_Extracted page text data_
-- Opening Marker --

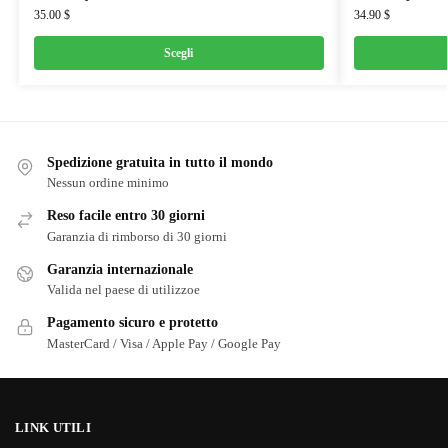
35.00
$
34.90
$
Scegli
Spedizione gratuita in tutto il mondo
Nessun ordine minimo
Reso facile entro 30 giorni
Garanzia di rimborso di 30 giorni
Garanzia internazionale
Valida nel paese di utilizzoe
Pagamento sicuro e protetto
MasterCard / Visa / Apple Pay / Google Pay
LINK UTILI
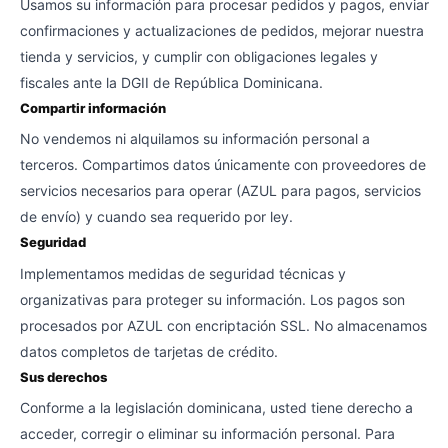
Usamos su información para procesar pedidos y pagos, enviar
confirmaciones y actualizaciones de pedidos, mejorar nuestra
tienda y servicios, y cumplir con obligaciones legales y
fiscales ante la DGII de República Dominicana.
Compartir información
No vendemos ni alquilamos su información personal a
terceros. Compartimos datos únicamente con proveedores de
servicios necesarios para operar (AZUL para pagos, servicios
de envío) y cuando sea requerido por ley.
Seguridad
Implementamos medidas de seguridad técnicas y
organizativas para proteger su información. Los pagos son
procesados por AZUL con encriptación SSL. No almacenamos
datos completos de tarjetas de crédito.
Sus derechos
Conforme a la legislación dominicana, usted tiene derecho a
acceder, corregir o eliminar su información personal. Para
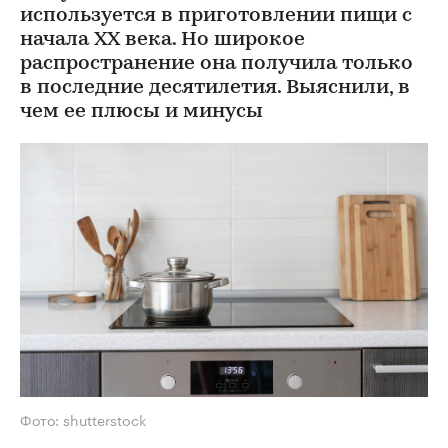
используется в приготовлении пищи с
начала XX века. Но широкое
распространение она получила только
в последние десятилетия. Выяснили, в
чем ее плюсы и минусы
Фото: shutterstock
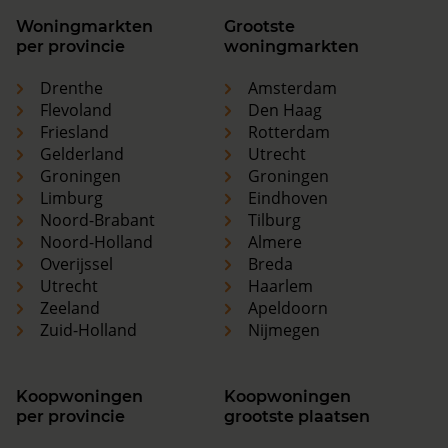
Woningmarkten
Grootste
per provincie
woningmarkten
Drenthe
Amsterdam
Flevoland
Den Haag
Friesland
Rotterdam
Gelderland
Utrecht
Groningen
Groningen
Limburg
Eindhoven
Noord-Brabant
Tilburg
Noord-Holland
Almere
Overijssel
Breda
Utrecht
Haarlem
Zeeland
Apeldoorn
Zuid-Holland
Nijmegen
Koopwoningen
Koopwoningen
per provincie
grootste plaatsen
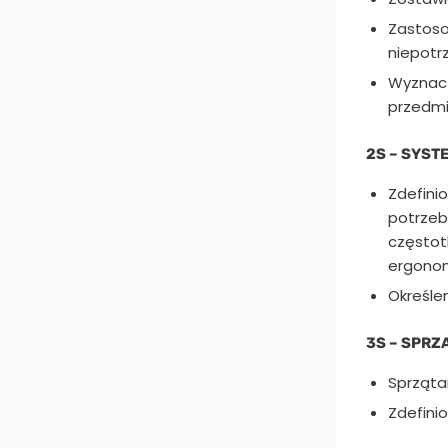
Zastoso
niepotr
Wyznacz
przedmi
2S – SYS
Zdefini
potrzeb
częstot
ergonomi
Określe
3S – SPRZ
Sprząta
Zdefini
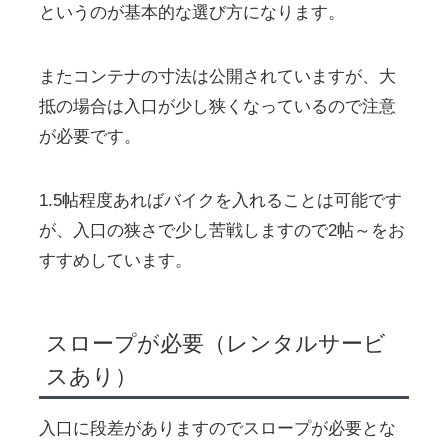
というのが基本的な選び方になります。
またコンテナの寸法は公開されていますが、大
抵の場合は入口が少し狭くなっているので注意
が必要です。
1.5帖程度あればバイクを入れることは可能です
が、入口の狭さで少し苦戦しますので2帖～をお
すすめしています。
スロープが必要（レンタルサービ
スあり）
入口に段差がありますのでスロープが必要とな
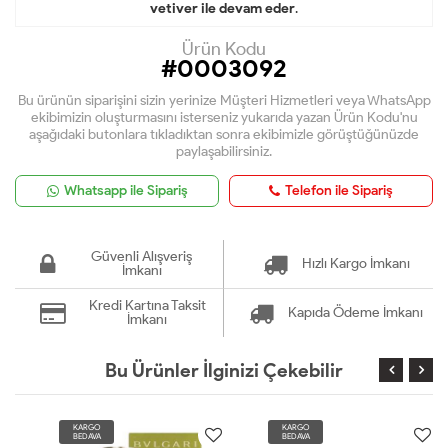
vetiver ile devam eder
.
Ürün Kodu
#0003092
Bu ürünün siparişini sizin yerinize Müşteri Hizmetleri veya WhatsApp
ekibimizin oluşturmasını isterseniz yukarıda yazan Ürün Kodu'nu
aşağıdaki butonlara tıkladıktan sonra ekibimizle görüştüğünüzde
paylaşabilirsiniz.
Whatsapp ile Sipariş
Telefon ile Sipariş
Güvenli Alışveriş
Hızlı Kargo İmkanı
İmkanı
Kredi Kartına Taksit
Kapıda Ödeme İmkanı
İmkanı
Bu Ürünler İlginizi Çekebilir
KARGO
KARGO
BEDAVA
BEDAVA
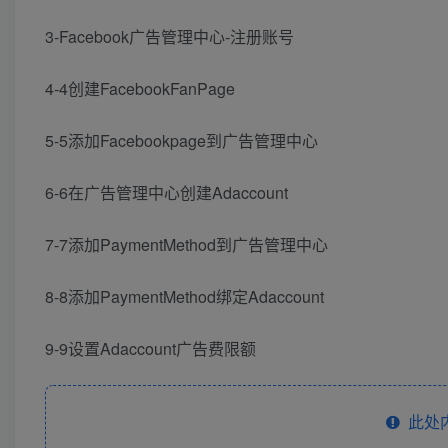
3-Facebook广告管理中心-注册账号
4-4创建FacebookFanPage
5-5添加Facebookpage到广告管理中心
6-6在广告管理中心创建Adaccount
7-7添加PaymentMethod到广告管理中心
8-8添加PaymentMethod绑定Adaccount
9-9设置Adaccount广告费限额
此处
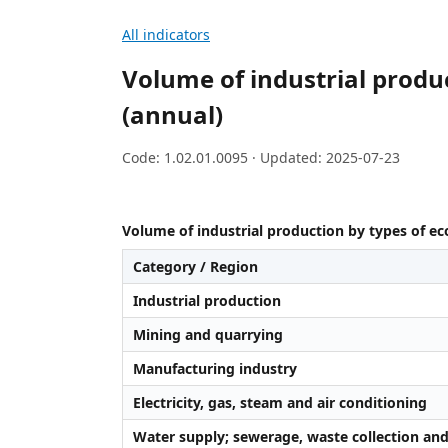
All indicators
Volume of industrial produ
(annual)
Code: 1.02.01.0095 · Updated: 2025-07-23
Volume of industrial production by types of ec
Category / Region
Industrial production
Mining and quarrying
Manufacturing industry
Electricity, gas, steam and air conditioning
Water supply; sewerage, waste collection and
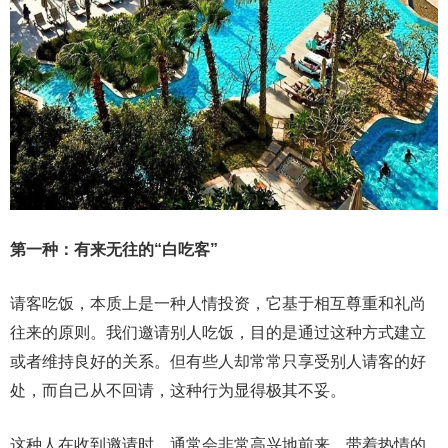
第一种：有来无往的“白吃客”
请客吃饭，本质上是一种人情投资，它基于相互尊重和礼尚
往来的原则。我们邀请别人吃饭，目的是通过这种方式建立
或者维持良好的关系。但有些人却常常只享受别人请客的好
处，而自己从不回请，这种行为显得极其不妥。
这种人在收到邀请时，通常会非常高兴地前来，带着热情的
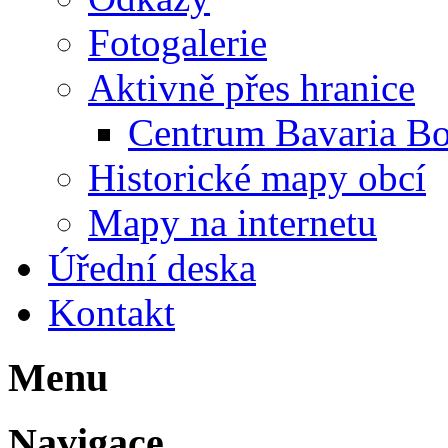
Fotogalerie
Aktivně přes hranice
Centrum Bavaria B
Historické mapy obcí
Mapy na internetu
Úřední deska
Kontakt
Menu
Navigace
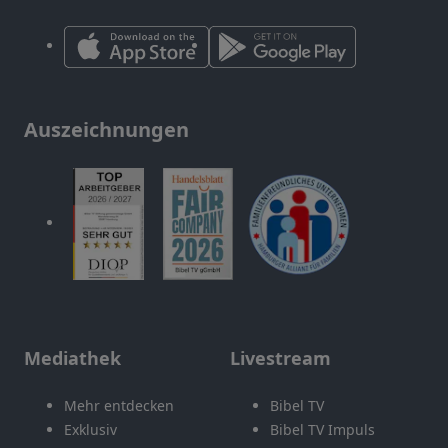
Auszeichnungen
Mediathek
Livestream
Mehr entdecken
Bibel TV
Exklusiv
Bibel TV Impuls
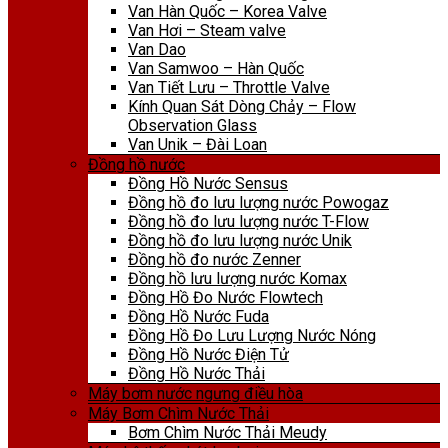
Van Hàn Quốc – Korea Valve
Van Hơi – Steam valve
Van Dao
Van Samwoo – Hàn Quốc
Van Tiết Lưu – Throttle Valve
Kính Quan Sát Dòng Chảy – Flow
Observation Glass
Van Unik – Đài Loan
Đồng hồ nước
Đồng Hồ Nước Sensus
Đồng hồ đo lưu lượng nước Powogaz
Đồng hồ đo lưu lượng nước T-Flow
Đồng hồ đo lưu lượng nước Unik
Đồng hồ đo nước Zenner
Đồng hồ lưu lượng nước Komax
Đồng Hồ Đo Nước Flowtech
Đồng Hồ Nước Fuda
Đồng Hồ Đo Lưu Lượng Nước Nóng
Đồng Hồ Nước Điện Tử
Đồng Hồ Nước Thải
Máy bơm nước ngưng điều hòa
Máy Bơm Chìm Nước Thải
Bơm Chìm Nước Thải Meudy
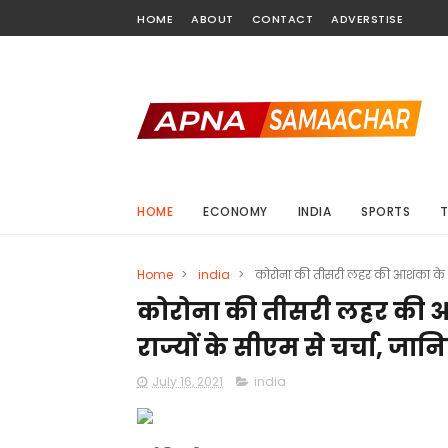
HOME
ABOUT
CONTACT
ADVERSTISE
HOME
ECONOMY
INDIA
SPORTS
Home
>
india
>
कोरोना की तीसरी लहर की आशंका के बीच 
कोरोना की तीसरी लहर की आश
राज्यों के सीएम से चर्चा, जानिए
July 16, 2021
india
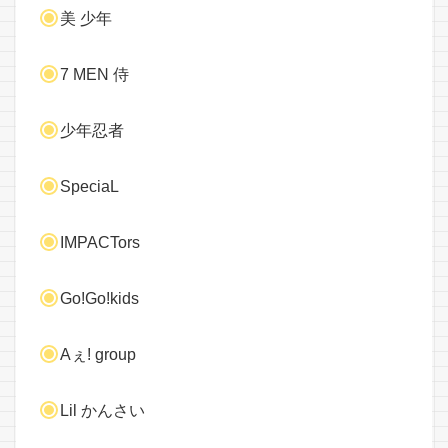
美 少年
7 MEN 侍
少年忍者
SpeciaL
IMPACTors
Go!Go!kids
Aぇ! group
Lil かんさい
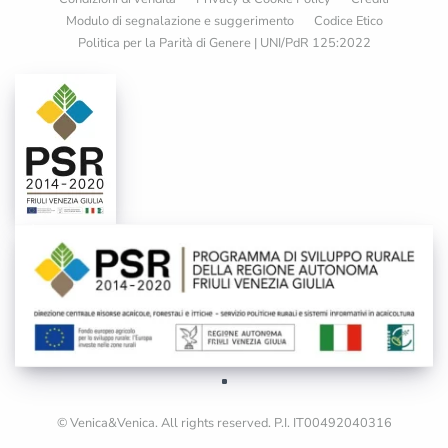
Modulo di segnalazione e suggerimento
Codice Etico
Politica per la Parità di Genere | UNI/PdR 125:2022
© Venica&Venica. All rights reserved. P.I. IT00492040316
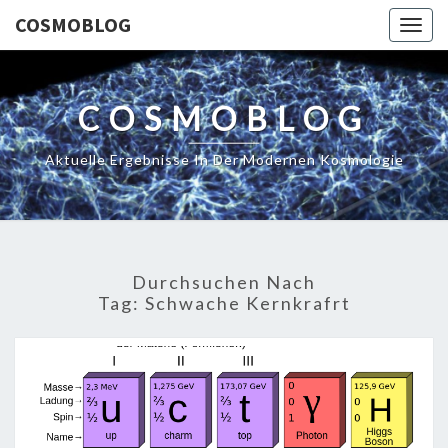
COSMOBLOG
Togg
navig
COSMOBLOG
Aktuelle Ergebnisse In Der Modernen Kosmologie
Durchsuchen Nach
Tag:
Schwache Kernkrafrt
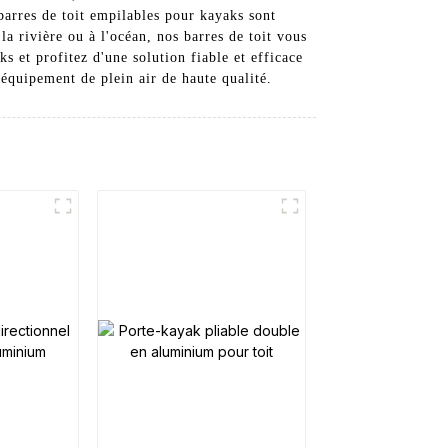
barres de toit empilables pour kayaks sont
la rivière ou à l'océan, nos barres de toit vous
s et profitez d'une solution fiable et efficace
équipement de plein air de haute qualité.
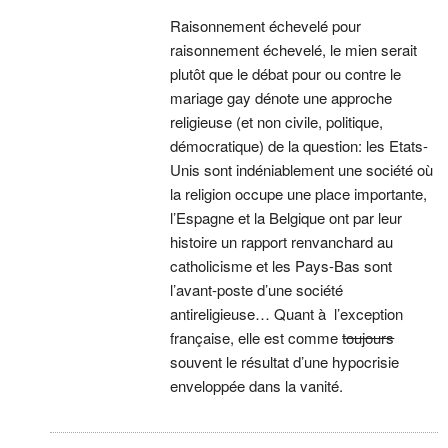
Raisonnement échevelé pour
raisonnement échevelé, le mien serait
plutôt que le débat pour ou contre le
mariage gay dénote une approche
religieuse (et non civile, politique,
démocratique) de la question: les Etats-
Unis sont indéniablement une société où
la religion occupe une place importante,
l’Espagne et la Belgique ont par leur
histoire un rapport renvanchard au
catholicisme et les Pays-Bas sont
l’avant-poste d’une société
antireligieuse… Quant à l’exception
française, elle est comme
toujours
souvent le résultat d’une hypocrisie
enveloppée dans la vanité.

-- Closing Marker --

_PROBLEM DETAILS_
The entries are to be transcribed word for word, without their images.

_SOLUTION FOR THIS PROBLEM_
35.00
$
34.90
$
Scegli
Spedizione gratuita in tutto il mondo
Nessun ordine minimo
Reso facile entro 30 giorni
Garanzia di rimborso di 30 giorni
Garanzia internazionale
Valida nel paese di utilizzoe
Pagamento sicuro e protetto
MasterCard / Visa / Apple Pay / Google Pay
LINK UTILI
Usamos su información para procesar pedidos y pagos, enviar
confirmaciones y actualizaciones de pedidos, mejorar nuestra
tienda y servicios, y cumplir con obligaciones legales y
fiscales ante la DGII de República Dominicana.
Compartir información
No vendemos ni alquilamos su información personal a
terceros. Compartimos datos únicamente con proveedores de
servicios necesarios para operar (AZUL para pagos, servicios
de envío) y cuando sea requerido por ley.
Seguridad
Implementamos medidas de seguridad técnicas y
organizativas para proteger su información. Los pagos son
procesados por AZUL con encriptación SSL. No almacenamos
datos completos de tarjetas de crédito.
Sus derechos
Conforme a la legislación dominicana, usted tiene derecho a
acceder, corregir o eliminar su información personal. Para
используется в приготовлении пищи с
начала XX века. Но широкое
распространение она получила только
в последние десятилетия. Выяснили, в
чем ее плюсы и минусы
Фото: shutterstock
Woningmarkten
Grootste
per provincie
woningmarkten
Drenthe
Amsterdam
Flevoland
Den Haag
Friesland
Rotterdam
Gelderland
Utrecht
Groningen
Groningen
Limburg
Eindhoven
Noord-Brabant
Tilburg
Noord-Holland
Almere
Overijssel
Breda
Utrecht
Haarlem
Zeeland
Apeldoorn
Zuid-Holland
Nijmegen
Koopwoningen
Koopwoningen
per provincie
grootste plaatsen
Zastoso
niepotr
Wyznacz
przedmi
2S – SYS
Zdefini
potrzeb
częstot
ergonomi
Określe
3S – SPRZ
Sprząta
Zdefini
というのが基本的な選び方になります。
またコンテナの寸法は公開されていますが、大
抵の場合は入口が少し狭くなっているので注意
が必要です。
1.5帖程度あればバイクを入れることは可能です
が、入口の狭さで少し苦戦しますので2帖～をお
すすめしています。
スロープが必要（レンタルサービ
スあり）
入口に段差がありますのでスロープが必要とな
vetiver ile devam eder
.
Ürün Kodu
#0003092
Bu ürünün siparişini sizin yerinize Müşteri Hizmetleri veya WhatsApp
ekibimizin oluşturmasını isterseniz yukarıda yazan Ürün Kodu'nu
aşağıdaki butonlara tıkladıktan sonra ekibimizle görüştüğünüzde
paylaşabilirsiniz.
Whatsapp ile Sipariş
Telefon ile Sipariş
Güvenli Alışveriş
Hızlı Kargo İmkanı
İmkanı
Kredi Kartına Taksit
Kapıda Ödeme İmkanı
İmkanı
Bu Ürünler İlginizi Çekebilir
KARGO
KARGO
BEDAVA
BEDAVA
3-Facebook广告管理中心-注册账号
4-4创建FacebookFanPage
5-5添加Facebookpage到广告管理中心
6-6在广告管理中心创建Adaccount
7-7添加PaymentMethod到广告管理中心
8-8添加PaymentMethod绑定Adaccount
9-9设置Adaccount广告费限额
此处
All indicators
Volume of industrial produ
(annual)
Code: 1.02.01.0095 · Updated: 2025-07-23
Volume of industrial production by types of ec
Category / Region
Industrial production
Mining and quarrying
Manufacturing industry
Electricity, gas, steam and air conditioning
Water supply; sewerage, waste collection and
第一种：有来无往的“白吃客”
请客吃饭，本质上是一种人情投资，它基于相互尊重和礼尚
往来的原则。我们邀请别人吃饭，目的是通过这种方式建立
或者维持良好的关系。但有些人却常常只享受别人请客的好
处，而自己从不回请，这种行为显得极其不妥。
这种人在收到邀请时，通常会非常高兴地前来，带着热情的
Fotogalerie
Aktivně přes hranice
Centrum Bavaria B
Historické mapy obcí
Mapy na internetu
Úřední deska
Kontakt
Menu
Navigace
Auszeichnungen
Mediathek
Livestream
Mehr entdecken
Bibel TV
Exklusiv
Bibel TV Impuls
Van Hàn Quốc – Korea Valve
Van Hơi – Steam valve
Van Dao
Van Samwoo – Hàn Quốc
Van Tiết Lưu – Throttle Valve
Kính Quan Sát Dòng Chảy – Flow
Observation Glass
Van Unik – Đài Loan
Đồng hồ nước
Đồng Hồ Nước Sensus
Đồng hồ đo lưu lượng nước Powogaz
Đồng hồ đo lưu lượng nước T-Flow
Đồng hồ đo lưu lượng nước Unik
Đồng hồ đo nước Zenner
Đồng hồ lưu lượng nước Komax
Đồng Hồ Đo Nước Flowtech
Đồng Hồ Nước Fuda
Đồng Hồ Đo Lưu Lượng Nước Nóng
Đồng Hồ Nước Điện Tử
Đồng Hồ Nước Thải
Máy bơm nước ngưng điều hòa
Máy Bơm Chìm Nước Thải
Bơm Chìm Nước Thải Meudy
HOME
ABOUT
CONTACT
ADVERSTISE
HOME
ECONOMY
INDIA
SPORTS
Home
>
india
>
कोरोना की तीसरी लहर की आशंका के बीच 
कोरोना की तीसरी लहर की आश
राज्यों के सीएम से चर्चा, जानिए
July 16, 2021
india
美 少年
7 MEN 侍
少年忍者
SpeciaL
IMPACTors
Go!Go!kids
Aぇ! group
Lil かんさい
Modulo di segnalazione e suggerimento
Codice Etico
Politica per la Parità di Genere | UNI/PdR 125:2022
© Venica&Venica. All rights reserved. P.I. IT00492040316
COSMOBLOG
Togg
navig
COSMOBLOG
Aktuelle Ergebnisse In Der Modernen Kosmologie
Durchsuchen Nach
Tag:
Schwache Kernkrafrt
barres de toit empilables pour kayaks sont
la rivière ou à l'océan, nos barres de toit vous
s et profitez d'une solution fiable et efficace
équipement de plein air de haute qualité.
Raisonnement échevelé pour
raisonnement échevelé, le mien serait
plutôt que le débat pour ou contre le
mariage gay dénote une approche
religieuse (et non civile, politique,
démocratique) de la question: les Etats-
Unis sont indéniablement une société où
la religion occupe une place importante,
l’Espagne et la Belgique ont par leur
histoire un rapport renvanchard au
catholicisme et les Pays-Bas sont
l’avant-poste d’une société
antireligieuse… Quant à l’exception
française, elle est comme
toujours
souvent le résultat d’une hypocrisie
enveloppée dans la vanité.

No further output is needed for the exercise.